Malyga: Sono stato colpito personalmente dall’alluvione, poiché abito in una città, Wroclaw, che è stata travolta dall’alluvione: il quartiere dove abito con la mia famiglia non è stato toccato dall’alluvione, e quindi avrei potuto impegnarmi in qualche modo per aiutare il resto della popolazione. Tuttavia, mi sentivo incapace, perché non avevo la macchina, perché non sapevo come raggiungere le persone sotto l’acqua… questa incapacità è stata rotta dalla telefonata di Jan. Mi ha colpito, perché la prima cosa che mi ha chiesto è stata: "Come stai? Come sta la tua famiglia? Cosa vi è successo?". Dopo mi ha chiesto come era la situazione a Wroclaw.

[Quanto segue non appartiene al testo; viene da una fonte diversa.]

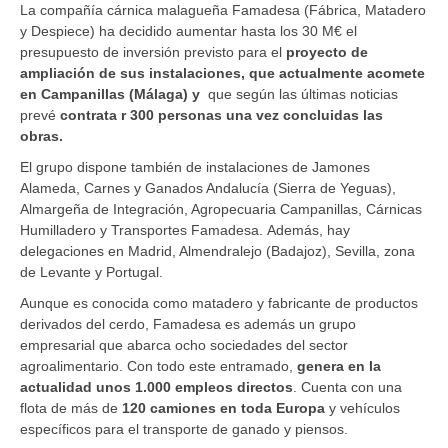
La compañía cárnica malagueña Famadesa (Fábrica, Matadero
y Despiece) ha decidido aumentar hasta los 30 M€ el
presupuesto de inversión previsto para el
proyecto de
ampliación de sus instalaciones, que actualmente acomete
en Campanillas (Málaga) y
que según las últimas noticias
prevé
contrata r 300 personas una vez concluidas las
obras.
El grupo dispone también de instalaciones de Jamones
Alameda, Carnes y Ganados Andalucía (Sierra de Yeguas),
Almargeña de Integración, Agropecuaria Campanillas, Cárnicas
Humilladero y Transportes Famadesa. Además, hay
delegaciones en Madrid, Almendralejo (Badajoz), Sevilla, zona
de Levante y Portugal.
Aunque es conocida como matadero y fabricante de productos
derivados del cerdo, Famadesa es además un grupo
empresarial que abarca ocho sociedades del sector
agroalimentario. Con todo este entramado,
genera en la
actualidad unos 1.000 empleos directos
. Cuenta con una
flota de más de
120 camiones en toda Europa
y vehículos
específicos para el transporte de ganado y piensos.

Lo stesso giorno mi sono mosso con i nostri amici per aiutare la gente, che aveva bisogno di tutto, dell’acqua da bere, dei viveri, di tutto il necessario per vivere. Tanta gente era isolata dall’acqua, per cui con un gommone li raggiungevamo portando viveri, acqua, medicinali. Eravamo molto colpiti dalle facce di queste persone che aspettava aiuto, facce stravolte, facce disperate, che vivevano la paura di quello che sarebbe successo. Ma non vorrei soffermarmi sul significato dell’aiuto che potevamo dare; ciò che vorrei sottolineare è invece il senso di quello che stavamo facendo, il senso a cui ci richiamava sempre Jan sia nel contatto telefonico che nel contatto personale. Questo senso era il senso della nostra unità. Cercavamo di vivere questa unità tra di noi non solo come una unità spirituale, ma proprio come una unità concreta, fisica. Jan diceva che questa nostra lotta contro l’alluvione era come un muoversi del corpo umano, e un corpo umano può funzionare quando è tutto unito.

Questo senso è diventato chiaro per i miei giovanissimi ragazzi giessini: impegnandosi nei vari gesti d’aiuto, man mano si rendevano conto della grandezza del dono di unità che ci legava e che ci è stato donato. Questa esperienza ancora una volta ci ha fatto capire la grandezza del dono della compagnia del movimento: l’uomo solitario si perde facilmente, l’uomo solitario verrà immediatamente vinto e distrutto dalle circostanze sfortunate. La compagnia, appartenere agli amici, ci fa stare davanti alle situazioni più disperate, più difficili che possano accadere.

Da questo deriva il nome della nostra fondazione, che sono le parole di Gesù: "Ut unum sint": che siano una cosa sola. Ognuno di noi ha bisogno di una certa stabilità, di mettere a posto le sue cose, di organizzare le sue cose, ma questo non basta per essere felice, perché per essere felice ciascuno di noi deve incontrare una presenza che è permanente, che è eterna, e questa presenza c’è e si chiama Gesù Cristo. È soltanto questa presenza che può affrontare tutti i bisogni dell’uomo. Quando la gente ci chiede "Qual è il programma della vostra fondazione?, noi rispondiamo che quello ci interessa di più è far incontrare una mamma, un bambino, una famiglia con Gesù Cristo. Perché solo Gesù Cristo può affrontare ogni problema dell’uomo e dargli la felicità.